The XmlInputFormat [0] splits the raw data into smaller chunks, which
are then further processed. I don't think I can reduce the field's
(Tuple2<LongWritable, Text>) sizes. The major difference to Mahout's
XmlInputFormat is the compressed file support, which does not seem to
exist [1].
@Stephan, @Kurt
> - You would rather need MORE managed memory, not less, because the sorter
> uses that.
> I think the only way is adding more managed memor
Ah, okay. Seems like I misunderstood it, but tested with up to 0.8 of a
46 GB RAM allocation anyway. Does that mean, that I have to scale the
amount of RAM proportionally to the dataset's size in this case? I'd
expected Flink to start caching and slowing down?

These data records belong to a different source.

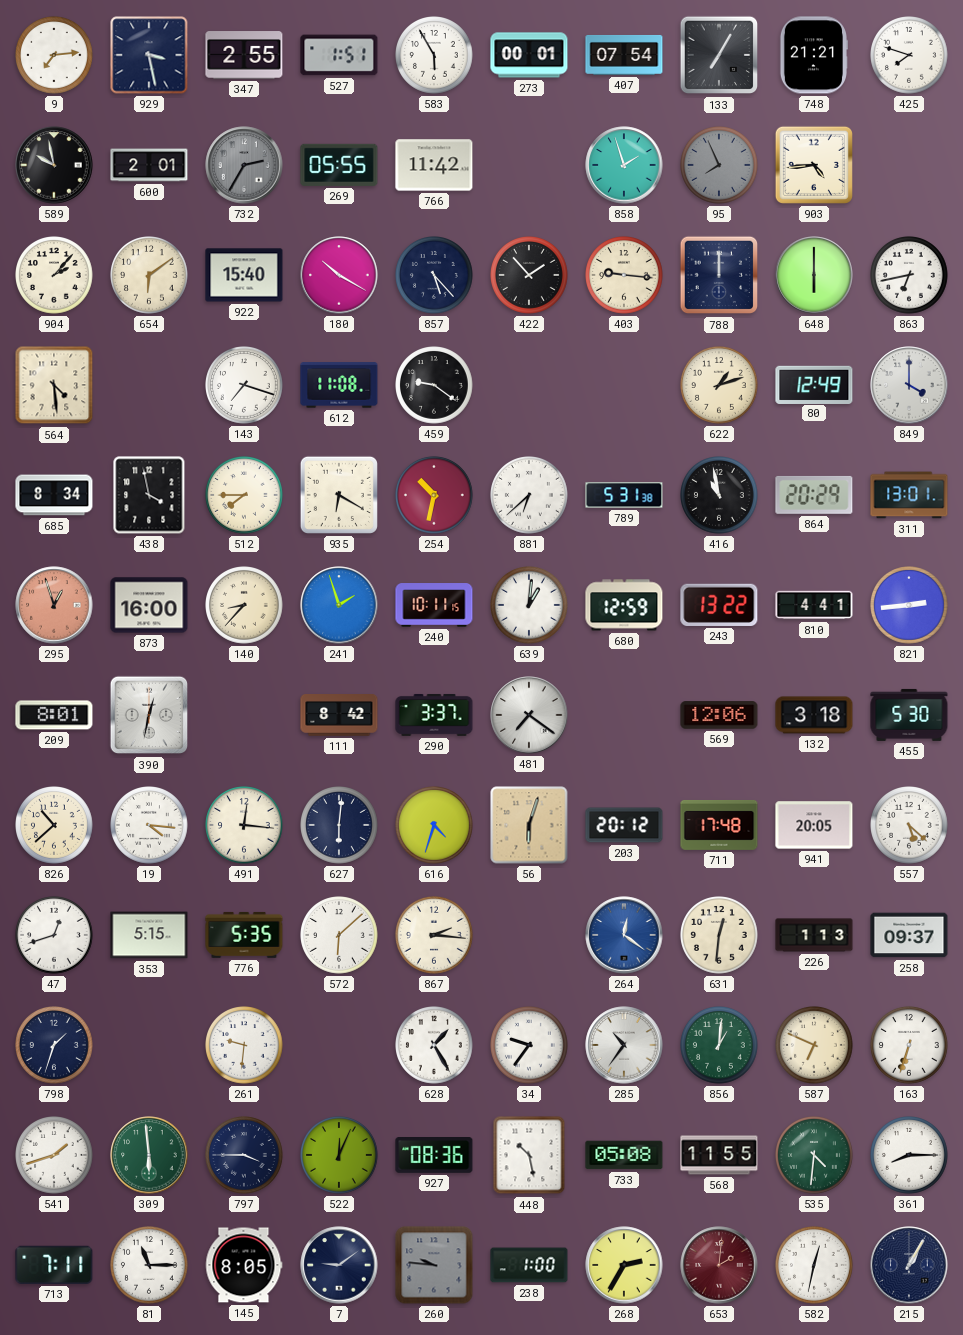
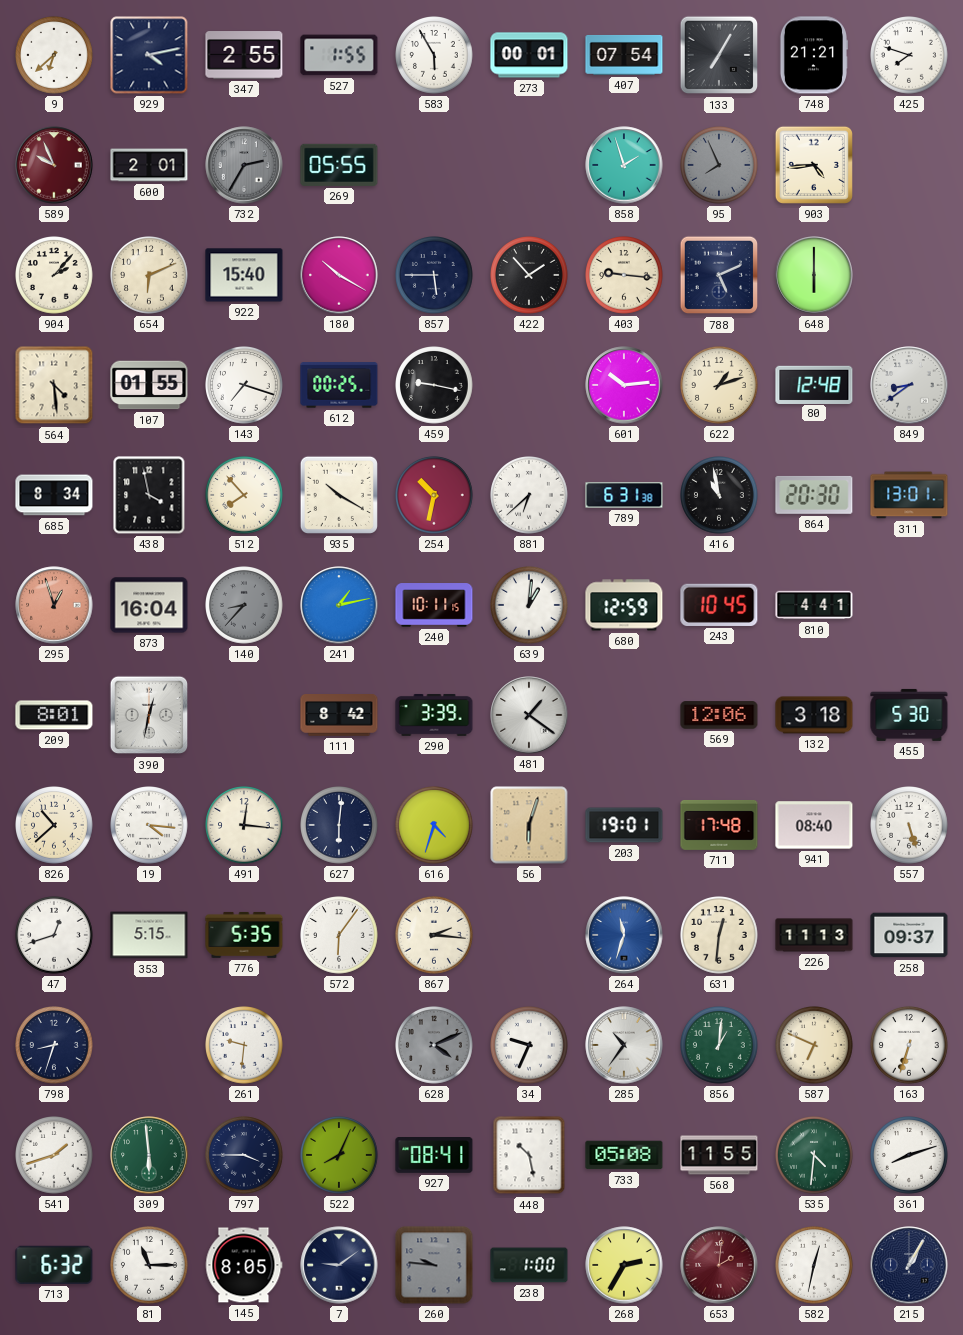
9: 7:14 -> 6:38
929: 3:28 -> 4:13
527: 1:51 -> 1:55
589: 9:58 -> 9:56
589 dial: black -> burgundy
766: 11:42 -> none
654: 6:09 -> 6:11
857: 5:23 -> 5:45
788: 12:00 -> 5:11
863: 6:43 -> none
107: none -> 01:55
612: 11:08 -> 00:25
459: 9:21 -> 9:17
601: none -> 10:14
80: 12:49 -> 12:48
849: 4:00 -> 8:39
512: 7:45 -> 7:53
935: 6:20 -> 10:20
789: 5:31 -> 6:31
864: 20:29 -> 20:30
873: 16:00 -> 16:04
140 dial: cream -> grey
241: 1:57 -> 1:13
243: 13:22 -> 10:45
821: 2:44 -> none
290: 3:37 -> 3:39
481: 7:21 -> 1:21
203: 20:12 -> 19:01
941: 20:05 -> 08:40
557: 5:22 -> 5:27
572: 6:08 -> 6:06
264: 12:21 -> 11:33
226: 1:13 -> 11:13
798: 1:33 -> 8:33
628: 1:25 -> 4:11
628 dial: white -> grey
34: 9:36 -> 9:34
522: 12:04 -> 8:04
927: 08:36 -> 08:41
361: 8:15 -> 8:12
713: 7:11 -> 6:32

> - We added the "large record handler" to the sorter for exactly these use
> cases.
Okay, so spilling to disk is theoretically possible and the crashes
should not occur then?
> [...] it is thrown during the combing phase which only uses an in-memory sorter, which doesn't have large record handle mechanism.
Are there ways to circumvent this restriction (sorting step?) or
otherwise optimize the process?
> Can you check in the code whether it is enabled? You'll have to go
> through a bit of the code to see that.
Although, I'm not deeply involved with Flink's internal sourcecode, I'll
try my best to figure that out.
Thanks,
Sebastian
[0]
http://paste.gehaxelt.in/?336f8247fa50171e#DSH0poFcVIR29X7lb98qRhUG/jrkKkUrfkUs7ECSyeE=[1]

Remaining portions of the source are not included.